Translated by Maja Lovrenov
If no intellectual, artistic,
political discourses are developed which criticise what is going on in Europe,
there will be no interest, no participation in European issues at all.
Therese Kaufmann
/ Gerald Raunig in “Position Paper on European Cultural Policies”[1]
Let me try to note, in a short and schematic way, the motives that have
led me to point out the problems of contemporary Europe and the position of art
and culture in it, which are treated in this issue’s thematic block. On the one
hand, this was triggered by the otherwise banal political fact that, this year,
Slovenia, as a former communist country, held the EU Presidency. On the other
hand, the theme resulted from various internal discussions among European
colleagues, especially those that are not enticed by the establishment of a new
geopolitical situation – a result of the joining of former Eastern Bloc
countries, or better yet, the countries having lived under a communist system –
into believing in the idea of a new united Europe and even less so in the idea
of a real existence of a European cultural policy.

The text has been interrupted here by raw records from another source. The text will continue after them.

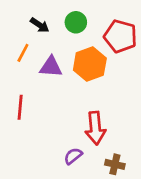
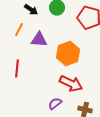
orange hexagon: (90, 64) -> (68, 54), moved
red arrow: (95, 128) -> (71, 84), turned -60

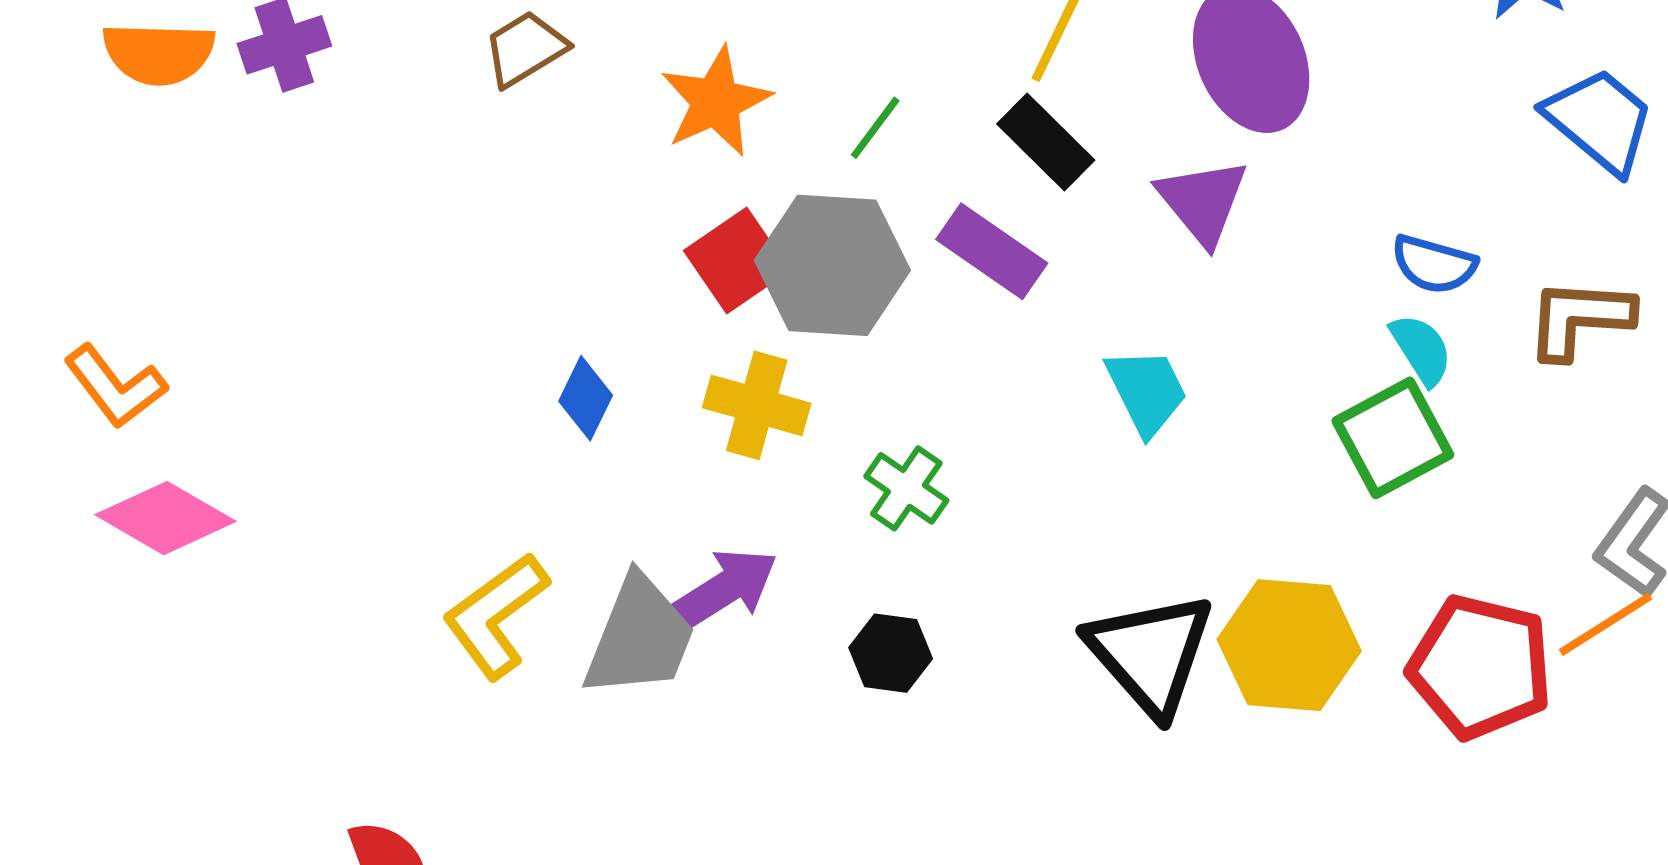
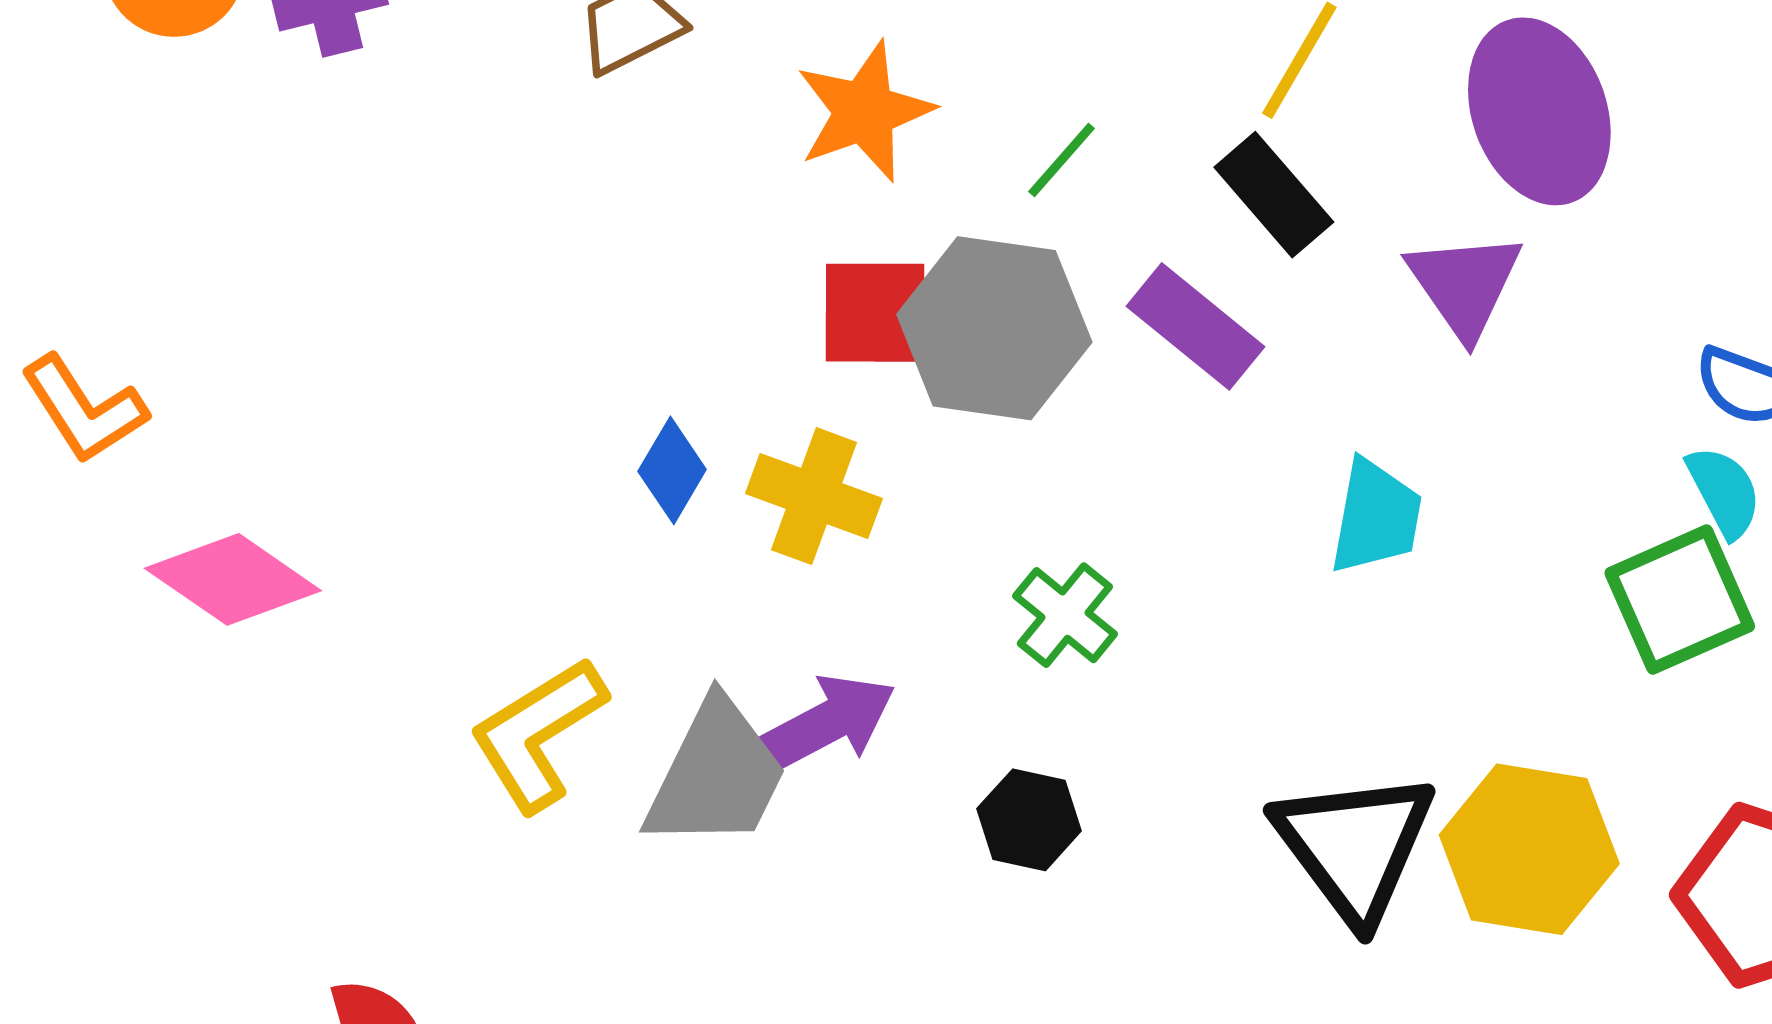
red square: (737, 260) -> (875, 313), turned 30
cyan trapezoid: (1147, 391) -> (1376, 517), turned 32
yellow cross: (757, 405) -> (814, 496), moved
pink diamond: (165, 518) -> (233, 579), moved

The other motive for the wish to discuss what contemporary Europe is like and what it should be like was the debate on the heritage of the Parisian May 1968 and the reflection on the Prague Spring, or better yet, the characteristic social movements which took place all over Europe in 1968. Oddly enough, the heritage of the Parisian movement has been discussed substantially more prominently than the heritage of Eastern European movements. These symptoms have many reasons and complex roots that should be analysed. Here, I shall connect both motives in order to put a few issues up for debate.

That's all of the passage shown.